Regulatory Silence at the FDA

By Jordan Paradise. Full Text Here.

Action speaks louder than words, but silence often speaks loudest. Where statutory language specifically directs a federal administrative agency to act, the agency must adhere to the conditions and timeframe provided by Congress. Yet the statute may instead give general authority to an agency, use vague or capacious terms, and leave ample discretion to the agency to determine how best to interpret the statutory language and accomplish regulatory tasks. Facing difficult policy choices and an absence of direct statutory mandate, agencies may determine that not acting is the most rational option for any number of reasons. Decisions not to act may be less likely to trigger citizen petitions, industry criticism, pushback from Congress, or protracted litigation. However, decisions not to act nonetheless have an impact.
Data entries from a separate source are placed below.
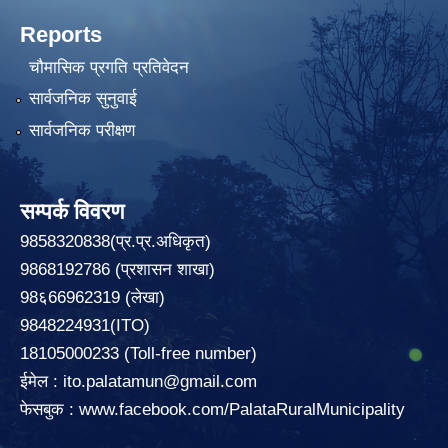
Reports
चौमासिक प्रगति प्रतिवेदन
सार्वजनिक सुनुवाई
सार्वजनिक परीक्षण
सम्पर्क विवरण
9858320838(प्र.प्र.अधिकृत)
9868192786 (प्रशासन शाखा)
98६66962319 (लेखा)
9848224931(ITO)
18105000233 (Toll-free number)
ईमेल :
ito.palatamun@gmail.com
फेसबुक :
www.facebook.com/PalataRuralMunicipality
This Article explores a realm in which the U.S. Food and Drug Administration (FDA) has consistently decided not to act when in fact the statutory framework provides implicit authority and discretion to the agency to act: the intersection of product approval and patent law. Two recent examples illustrate this phenomenon. The first involves patent protection and access to innovator product risk evaluation and mitigation strategies; the second involves the patent procedures for biosimilar biologic approval. In both examples, the FDA has neglected to introduce meaningful guidance or direction that would address ambiguity inherent in the statute. Despite a Supreme Court decision in June 2017 regarding aspects of the biosimilar patent procedures, industry uncertainty and bad behavior remain. The significant and unfortunate results of agency decisions not to act may be felt across a variety of fronts, some easily quantifiable (such as litigation costs), and others less so (such as higher costs to consumers, approval delays, abandoned products, and patient safety).

Drawing from administrative law literature and case law, this Article argues that the FDA has a duty derived from its public health mission to act assertively in such cases where inaction creates a state of industry uncertainty and imposes negative impacts on access and innovation. Incremental agency activities during the second half of 2017 have addressed general problems with competition and the current FDA Commissioner is scrutinizing ongoing industry behaviors. However, acting by expressly interpreting ambiguous provisions in the statute, where appropriate, would directly address the problems at hand.